WORK TO COMPLETE:
Below is a set of records. Repeat all of them exactly.

DATA EXCERPTS section start

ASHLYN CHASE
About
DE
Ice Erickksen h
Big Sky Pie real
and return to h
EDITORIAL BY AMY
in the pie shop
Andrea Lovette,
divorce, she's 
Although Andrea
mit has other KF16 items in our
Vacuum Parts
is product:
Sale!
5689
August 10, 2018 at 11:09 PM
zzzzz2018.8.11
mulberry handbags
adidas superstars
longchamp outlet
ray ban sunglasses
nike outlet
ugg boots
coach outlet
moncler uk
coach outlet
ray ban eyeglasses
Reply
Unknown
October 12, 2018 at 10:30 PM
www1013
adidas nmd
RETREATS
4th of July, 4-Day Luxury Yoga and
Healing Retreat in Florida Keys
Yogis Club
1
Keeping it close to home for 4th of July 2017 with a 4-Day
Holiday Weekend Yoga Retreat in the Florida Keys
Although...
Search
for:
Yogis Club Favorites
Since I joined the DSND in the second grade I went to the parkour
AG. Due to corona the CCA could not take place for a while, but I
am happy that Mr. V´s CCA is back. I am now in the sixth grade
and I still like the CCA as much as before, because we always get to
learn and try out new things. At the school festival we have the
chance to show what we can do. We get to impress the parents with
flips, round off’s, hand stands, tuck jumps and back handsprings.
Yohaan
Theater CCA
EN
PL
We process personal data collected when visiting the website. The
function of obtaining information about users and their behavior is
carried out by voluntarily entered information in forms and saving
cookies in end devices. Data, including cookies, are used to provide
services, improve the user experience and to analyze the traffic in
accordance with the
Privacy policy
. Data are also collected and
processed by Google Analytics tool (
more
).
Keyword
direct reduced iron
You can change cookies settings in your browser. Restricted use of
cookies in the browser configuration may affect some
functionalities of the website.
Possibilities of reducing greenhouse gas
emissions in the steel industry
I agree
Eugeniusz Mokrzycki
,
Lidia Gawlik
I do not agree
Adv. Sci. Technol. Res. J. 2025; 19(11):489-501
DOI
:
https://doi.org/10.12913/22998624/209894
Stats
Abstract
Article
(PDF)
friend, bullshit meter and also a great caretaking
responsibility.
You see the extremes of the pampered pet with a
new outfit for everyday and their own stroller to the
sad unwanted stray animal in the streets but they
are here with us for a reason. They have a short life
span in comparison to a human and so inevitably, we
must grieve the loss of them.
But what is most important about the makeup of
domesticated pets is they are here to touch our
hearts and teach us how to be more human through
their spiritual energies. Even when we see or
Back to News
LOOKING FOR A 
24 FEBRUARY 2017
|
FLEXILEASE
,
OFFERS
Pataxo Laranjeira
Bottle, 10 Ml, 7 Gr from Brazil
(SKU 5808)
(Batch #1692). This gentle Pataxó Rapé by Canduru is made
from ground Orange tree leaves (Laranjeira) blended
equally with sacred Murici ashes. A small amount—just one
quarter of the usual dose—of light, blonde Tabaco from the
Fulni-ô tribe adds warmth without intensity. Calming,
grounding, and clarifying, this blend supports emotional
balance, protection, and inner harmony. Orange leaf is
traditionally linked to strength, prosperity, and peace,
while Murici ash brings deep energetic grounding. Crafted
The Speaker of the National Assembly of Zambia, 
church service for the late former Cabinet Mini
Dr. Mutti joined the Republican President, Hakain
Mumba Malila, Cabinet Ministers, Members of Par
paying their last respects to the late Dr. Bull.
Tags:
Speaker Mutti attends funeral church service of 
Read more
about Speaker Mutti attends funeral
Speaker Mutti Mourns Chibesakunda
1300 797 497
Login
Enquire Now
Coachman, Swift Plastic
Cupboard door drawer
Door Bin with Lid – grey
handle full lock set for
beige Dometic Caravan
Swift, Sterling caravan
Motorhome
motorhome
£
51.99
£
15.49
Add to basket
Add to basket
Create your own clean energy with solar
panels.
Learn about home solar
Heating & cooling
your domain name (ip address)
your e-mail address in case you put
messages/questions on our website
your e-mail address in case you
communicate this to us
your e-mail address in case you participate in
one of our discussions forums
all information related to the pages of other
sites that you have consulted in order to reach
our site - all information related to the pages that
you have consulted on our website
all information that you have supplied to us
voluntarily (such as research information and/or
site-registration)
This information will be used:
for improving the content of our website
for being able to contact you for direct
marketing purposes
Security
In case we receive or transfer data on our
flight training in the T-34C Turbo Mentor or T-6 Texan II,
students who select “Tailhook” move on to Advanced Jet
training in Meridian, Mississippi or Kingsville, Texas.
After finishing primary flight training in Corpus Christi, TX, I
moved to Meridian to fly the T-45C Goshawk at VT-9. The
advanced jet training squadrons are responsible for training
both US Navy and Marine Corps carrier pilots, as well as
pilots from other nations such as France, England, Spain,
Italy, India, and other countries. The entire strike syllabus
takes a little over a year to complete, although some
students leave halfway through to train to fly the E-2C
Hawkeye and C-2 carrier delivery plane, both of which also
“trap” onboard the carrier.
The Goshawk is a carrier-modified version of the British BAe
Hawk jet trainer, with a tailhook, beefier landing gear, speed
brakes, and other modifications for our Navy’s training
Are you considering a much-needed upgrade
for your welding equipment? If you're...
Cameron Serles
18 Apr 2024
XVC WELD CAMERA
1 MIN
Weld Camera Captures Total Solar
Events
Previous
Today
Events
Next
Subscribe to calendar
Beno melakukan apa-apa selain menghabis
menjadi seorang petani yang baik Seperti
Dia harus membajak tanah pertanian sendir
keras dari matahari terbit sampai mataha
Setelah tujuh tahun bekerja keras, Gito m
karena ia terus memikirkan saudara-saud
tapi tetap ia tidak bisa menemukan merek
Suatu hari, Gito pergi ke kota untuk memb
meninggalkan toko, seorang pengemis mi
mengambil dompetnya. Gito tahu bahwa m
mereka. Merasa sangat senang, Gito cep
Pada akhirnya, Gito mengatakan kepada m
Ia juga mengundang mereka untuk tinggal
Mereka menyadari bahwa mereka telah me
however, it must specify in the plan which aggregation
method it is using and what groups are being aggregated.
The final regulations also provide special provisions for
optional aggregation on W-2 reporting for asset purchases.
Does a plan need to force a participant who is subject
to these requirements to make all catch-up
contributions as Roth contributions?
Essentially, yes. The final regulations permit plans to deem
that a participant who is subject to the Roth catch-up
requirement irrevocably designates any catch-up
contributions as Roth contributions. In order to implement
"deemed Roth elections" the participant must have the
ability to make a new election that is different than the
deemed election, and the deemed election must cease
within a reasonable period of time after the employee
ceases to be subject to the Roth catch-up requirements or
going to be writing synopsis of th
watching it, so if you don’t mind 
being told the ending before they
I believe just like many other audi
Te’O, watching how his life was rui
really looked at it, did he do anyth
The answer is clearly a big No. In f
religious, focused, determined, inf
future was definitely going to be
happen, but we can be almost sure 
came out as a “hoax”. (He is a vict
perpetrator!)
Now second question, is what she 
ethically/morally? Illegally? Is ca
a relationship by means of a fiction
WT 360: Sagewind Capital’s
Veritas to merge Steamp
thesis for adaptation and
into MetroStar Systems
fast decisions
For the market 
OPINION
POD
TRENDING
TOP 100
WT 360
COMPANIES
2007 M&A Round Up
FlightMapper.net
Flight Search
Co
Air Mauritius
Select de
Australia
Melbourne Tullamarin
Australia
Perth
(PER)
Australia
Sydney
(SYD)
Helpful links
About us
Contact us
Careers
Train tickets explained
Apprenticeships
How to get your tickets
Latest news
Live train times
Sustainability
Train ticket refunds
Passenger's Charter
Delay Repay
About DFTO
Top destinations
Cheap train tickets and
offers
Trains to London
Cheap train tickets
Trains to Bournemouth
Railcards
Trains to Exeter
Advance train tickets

DATA EXCERPTS section end

COMPLETED TASK:
ASHLYN CHASE
About
DE
Ice Erickksen h
Big Sky Pie real
and return to h
EDITORIAL BY AMY
in the pie shop
Andrea Lovette,
divorce, she's 
Although Andrea
mit has other KF16 items in our
Vacuum Parts
is product:
Sale!
5689
August 10, 2018 at 11:09 PM
zzzzz2018.8.11
mulberry handbags
adidas superstars
longchamp outlet
ray ban sunglasses
nike outlet
ugg boots
coach outlet
moncler uk
coach outlet
ray ban eyeglasses
Reply
Unknown
October 12, 2018 at 10:30 PM
www1013
adidas nmd
RETREATS
4th of July, 4-Day Luxury Yoga and
Healing Retreat in Florida Keys
Yogis Club
1
Keeping it close to home for 4th of July 2017 with a 4-Day
Holiday Weekend Yoga Retreat in the Florida Keys
Although...
Search
for:
Yogis Club Favorites
Since I joined the DSND in the second grade I went to the parkour
AG. Due to corona the CCA could not take place for a while, but I
am happy that Mr. V´s CCA is back. I am now in the sixth grade
and I still like the CCA as much as before, because we always get to
learn and try out new things. At the school festival we have the
chance to show what we can do. We get to impress the parents with
flips, round off’s, hand stands, tuck jumps and back handsprings.
Yohaan
Theater CCA
EN
PL
We process personal data collected when visiting the website. The
function of obtaining information about users and their behavior is
carried out by voluntarily entered information in forms and saving
cookies in end devices. Data, including cookies, are used to provide
services, improve the user experience and to analyze the traffic in
accordance with the
Privacy policy
. Data are also collected and
processed by Google Analytics tool (
more
).
Keyword
direct reduced iron
You can change cookies settings in your browser. Restricted use of
cookies in the browser configuration may affect some
functionalities of the website.
Possibilities of reducing greenhouse gas
emissions in the steel industry
I agree
Eugeniusz Mokrzycki
,
Lidia Gawlik
I do not agree
Adv. Sci. Technol. Res. J. 2025; 19(11):489-501
DOI
:
https://doi.org/10.12913/22998624/209894
Stats
Abstract
Article
(PDF)
friend, bullshit meter and also a great caretaking
responsibility.
You see the extremes of the pampered pet with a
new outfit for everyday and their own stroller to the
sad unwanted stray animal in the streets but they
are here with us for a reason. They have a short life
span in comparison to a human and so inevitably, we
must grieve the loss of them.
But what is most important about the makeup of
domesticated pets is they are here to touch our
hearts and teach us how to be more human through
their spiritual energies. Even when we see or
Back to News
LOOKING FOR A 
24 FEBRUARY 2017
|
FLEXILEASE
,
OFFERS
Pataxo Laranjeira
Bottle, 10 Ml, 7 Gr from Brazil
(SKU 5808)
(Batch #1692). This gentle Pataxó Rapé by Canduru is made
from ground Orange tree leaves (Laranjeira) blended
equally with sacred Murici ashes. A small amount—just one
quarter of the usual dose—of light, blonde Tabaco from the
Fulni-ô tribe adds warmth without intensity. Calming,
grounding, and clarifying, this blend supports emotional
balance, protection, and inner harmony. Orange leaf is
traditionally linked to strength, prosperity, and peace,
while Murici ash brings deep energetic grounding. Crafted
The Speaker of the National Assembly of Zambia, 
church service for the late former Cabinet Mini
Dr. Mutti joined the Republican President, Hakain
Mumba Malila, Cabinet Ministers, Members of Par
paying their last respects to the late Dr. Bull.
Tags:
Speaker Mutti attends funeral church service of 
Read more
about Speaker Mutti attends funeral
Speaker Mutti Mourns Chibesakunda
1300 797 497
Login
Enquire Now
Coachman, Swift Plastic
Cupboard door drawer
Door Bin with Lid – grey
handle full lock set for
beige Dometic Caravan
Swift, Sterling caravan
Motorhome
motorhome
£
51.99
£
15.49
Add to basket
Add to basket
Create your own clean energy with solar
panels.
Learn about home solar
Heating & cooling
your domain name (ip address)
your e-mail address in case you put
messages/questions on our website
your e-mail address in case you
communicate this to us
your e-mail address in case you participate in
one of our discussions forums
all information related to the pages of other
sites that you have consulted in order to reach
our site - all information related to the pages that
you have consulted on our website
all information that you have supplied to us
voluntarily (such as research information and/or
site-registration)
This information will be used:
for improving the content of our website
for being able to contact you for direct
marketing purposes
Security
In case we receive or transfer data on our
flight training in the T-34C Turbo Mentor or T-6 Texan II,
students who select “Tailhook” move on to Advanced Jet
training in Meridian, Mississippi or Kingsville, Texas.
After finishing primary flight training in Corpus Christi, TX, I
moved to Meridian to fly the T-45C Goshawk at VT-9. The
advanced jet training squadrons are responsible for training
both US Navy and Marine Corps carrier pilots, as well as
pilots from other nations such as France, England, Spain,
Italy, India, and other countries. The entire strike syllabus
takes a little over a year to complete, although some
students leave halfway through to train to fly the E-2C
Hawkeye and C-2 carrier delivery plane, both of which also
“trap” onboard the carrier.
The Goshawk is a carrier-modified version of the British BAe
Hawk jet trainer, with a tailhook, beefier landing gear, speed
brakes, and other modifications for our Navy’s training
Are you considering a much-needed upgrade
for your welding equipment? If you're...
Cameron Serles
18 Apr 2024
XVC WELD CAMERA
1 MIN
Weld Camera Captures Total Solar
Events
Previous
Today
Events
Next
Subscribe to calendar
Beno melakukan apa-apa selain menghabis
menjadi seorang petani yang baik Seperti
Dia harus membajak tanah pertanian sendir
keras dari matahari terbit sampai mataha
Setelah tujuh tahun bekerja keras, Gito m
karena ia terus memikirkan saudara-saud
tapi tetap ia tidak bisa menemukan merek
Suatu hari, Gito pergi ke kota untuk memb
meninggalkan toko, seorang pengemis mi
mengambil dompetnya. Gito tahu bahwa m
mereka. Merasa sangat senang, Gito cep
Pada akhirnya, Gito mengatakan kepada m
Ia juga mengundang mereka untuk tinggal
Mereka menyadari bahwa mereka telah me
however, it must specify in the plan which aggregation
method it is using and what groups are being aggregated.
The final regulations also provide special provisions for
optional aggregation on W-2 reporting for asset purchases.
Does a plan need to force a participant who is subject
to these requirements to make all catch-up
contributions as Roth contributions?
Essentially, yes. The final regulations permit plans to deem
that a participant who is subject to the Roth catch-up
requirement irrevocably designates any catch-up
contributions as Roth contributions. In order to implement
"deemed Roth elections" the participant must have the
ability to make a new election that is different than the
deemed election, and the deemed election must cease
within a reasonable period of time after the employee
ceases to be subject to the Roth catch-up requirements or
going to be writing synopsis of th
watching it, so if you don’t mind 
being told the ending before they
I believe just like many other audi
Te’O, watching how his life was rui
really looked at it, did he do anyth
The answer is clearly a big No. In f
religious, focused, determined, inf
future was definitely going to be
happen, but we can be almost sure 
came out as a “hoax”. (He is a vict
perpetrator!)
Now second question, is what she 
ethically/morally? Illegally? Is ca
a relationship by means of a fiction
WT 360: Sagewind Capital’s
Veritas to merge Steamp
thesis for adaptation and
into MetroStar Systems
fast decisions
For the market 
OPINION
POD
TRENDING
TOP 100
WT 360
COMPANIES
2007 M&A Round Up
FlightMapper.net
Flight Search
Co
Air Mauritius
Select de
Australia
Melbourne Tullamarin
Australia
Perth
(PER)
Australia
Sydney
(SYD)
Helpful links
About us
Contact us
Careers
Train tickets explained
Apprenticeships
How to get your tickets
Latest news
Live train times
Sustainability
Train ticket refunds
Passenger's Charter
Delay Repay
About DFTO
Top destinations
Cheap train tickets and
offers
Trains to London
Cheap train tickets
Trains to Bournemouth
Railcards
Trains to Exeter
Advance train tickets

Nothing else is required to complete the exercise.